Opodatkujmy wielki biznes – bez półśrodków

Wprowadźmy globalne minimum podatkowe, tak aby poszczególne państwa nie mogły konkurować między sobą, kto zaoferuje korporacjom korzystniejsze warunki fiskalne – proponuje Joseph Stiglitz.

NOWY JORK. Globalizacja ma w ostatnich latach złą prasę, nie bez powodu. Niektórzy jej krytycy – zwłaszcza prezydent USA Donald Trump – kierują jednak zarzuty pod niewłaściwym adresem. W ich fałszywym wyobrażeniu Europa, Chiny i państwa rozwijające się ograły amerykańskich negocjatorów i schwytały USA w pułapkę niekorzystnych umów handlowych, które miałyby być przyczyną obecnych kłopotów Stanów Zjednoczonych. Ta teza jest absurdalna: w końcu to sama Ameryka – albo raczej amerykański wielki biznes – napisała zasady globalizacji.

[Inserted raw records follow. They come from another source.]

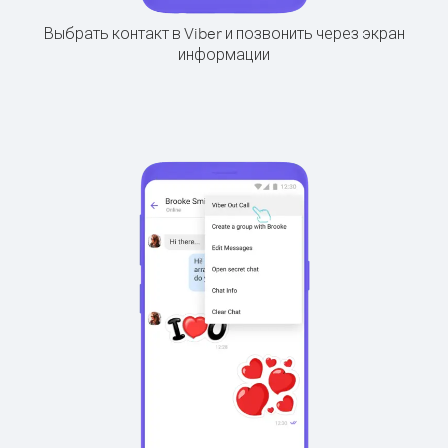
Выбрать контакт в Viber и позвонить через экран
информации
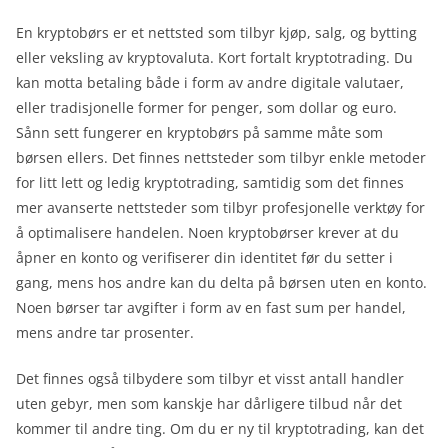
En kryptobørs er et nettsted som tilbyr kjøp, salg, og bytting
eller veksling av kryptovaluta. Kort fortalt kryptotrading. Du
kan motta betaling både i form av andre digitale valutaer,
eller tradisjonelle former for penger, som dollar og euro.
Sånn sett fungerer en kryptobørs på samme måte som
børsen ellers. Det finnes nettsteder som tilbyr enkle metoder
for litt lett og ledig kryptotrading, samtidig som det finnes
mer avanserte nettsteder som tilbyr profesjonelle verktøy for
å optimalisere handelen. Noen kryptobørser krever at du
åpner en konto og verifiserer din identitet før du setter i
gang, mens hos andre kan du delta på børsen uten en konto.
Noen børser tar avgifter i form av en fast sum per handel,
mens andre tar prosenter.
Det finnes også tilbydere som tilbyr et visst antall handler
uten gebyr, men som kanskje har dårligere tilbud når det
kommer til andre ting. Om du er ny til kryptotrading, kan det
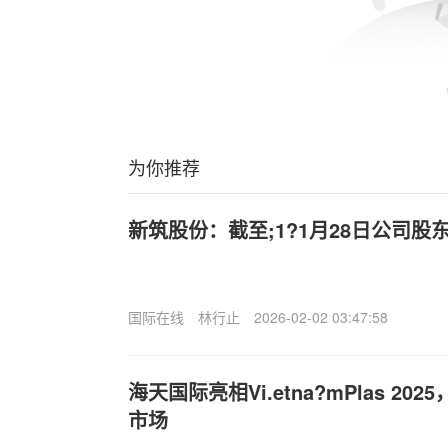
为你推荐
新筑股份：截至;1?1月28日公司股东
国际在线
林行止
2026-02-02 03:47:58
海天国际亮相Vi.etna?mPlas 2
市场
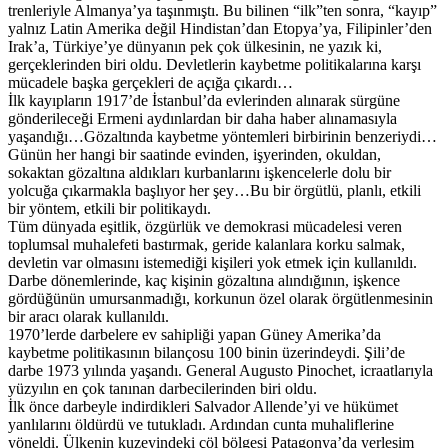
trenleriyle Almanya’ya taşınmıştı. Bu bilinen “ilk”ten sonra, “kayıp”
yalnız Latin Amerika değil Hindistan’dan Etopya’ya, Filipinler’den
Irak’a, Türkiye’ye dünyanın pek çok ülkesinin, ne yazık ki,
gerçeklerinden biri oldu. Devletlerin kaybetme politikalarına karşı
mücadele başka gerçekleri de açığa çıkardı…
İlk kayıpların 1917’de İstanbul’da evlerinden alınarak sürgüne
gönderileceği Ermeni aydınlardan bir daha haber alınamasıyla
yaşandığı…Gözaltında kaybetme yöntemleri birbirinin benzeriydi…
Günün her hangi bir saatinde evinden, işyerinden, okuldan,
sokaktan gözaltına aldıkları kurbanlarını işkencelerle dolu bir
yolcuğa çıkarmakla başlıyor her şey…Bu bir örgütlü, planlı, etkili
bir yöntem, etkili bir politikaydı.
Tüm dünyada eşitlik, özgürlük ve demokrasi mücadelesi veren
toplumsal muhalefeti bastırmak, geride kalanlara korku salmak,
devletin var olmasını istemediği kişileri yok etmek için kullanıldı.
Darbe dönemlerinde, kaç kişinin gözaltına alındığının, işkence
gördüğünün umursanmadığı, korkunun özel olarak örgütlenmesinin
bir aracı olarak kullanıldı.
1970’lerde darbelere ev sahipliği yapan Güney Amerika’da
kaybetme politikasının bilançosu 100 binin üzerindeydi. Şili’de
darbe 1973 yılında yaşandı. General Augusto Pinochet, icraatlarıyla
yüzyılın en çok tanınan darbecilerinden biri oldu.
İlk önce darbeyle indirdikleri Salvador Allende’yi ve hükümet
yanlılarını öldürdü ve tutukladı. Ardından cunta muhaliflerine
yöneldi. Ülkenin kuzeyindeki çöl bölgesi Patagonya’da yerleşim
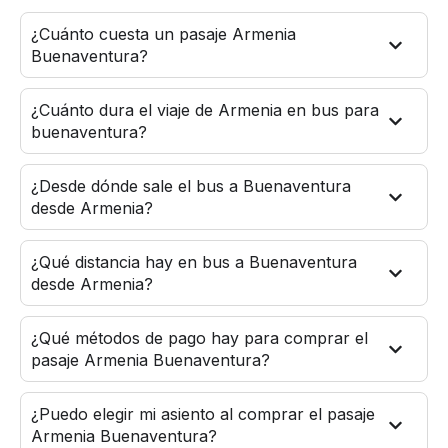
¿Cuánto cuesta un pasaje Armenia
Buenaventura?
¿Cuánto dura el viaje de Armenia en bus para
buenaventura?
¿Desde dónde sale el bus a Buenaventura
desde Armenia?
¿Qué distancia hay en bus a Buenaventura
desde Armenia?
¿Qué métodos de pago hay para comprar el
pasaje Armenia Buenaventura?
¿Puedo elegir mi asiento al comprar el pasaje
Armenia Buenaventura?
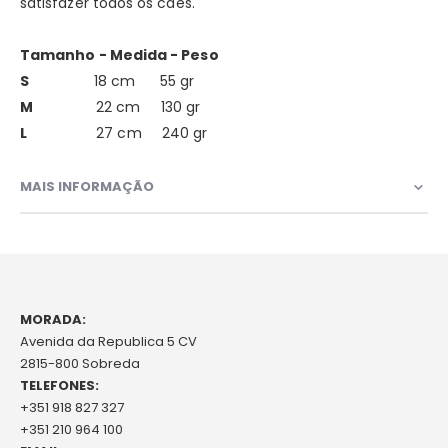
satisfazer todos os cães.
Tamanho - Medida - Peso
S
18 cm 55 gr
M
22 cm 130 gr
L
27 cm 240 gr
MAIS INFORMAÇÃO
MORADA:
Avenida da Republica 5 CV
2815-800 Sobreda
TELEFONES:
+351 918 827 327
+351 210 964 100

To powiedziawszy, przypomnę pewien szczególny aspekt globalizacji, który nie przyciąga wciąż tyle uwagi, ile powinien. Chodzi o unikanie opodatkowania przez korporacje. Ponadnarodowe koncerny są w stanie – zdecydowanie zbyt łatwo – przeprowadzać swe siedziby i produkcję do dowolnego miejsca na świecie, gdzie obowiązuje najniższe opodatkowanie. A nieraz nie muszą nawet przenosić działalności, bo wystarczy, że na papierze zmieniają sposób księgowania dochodów.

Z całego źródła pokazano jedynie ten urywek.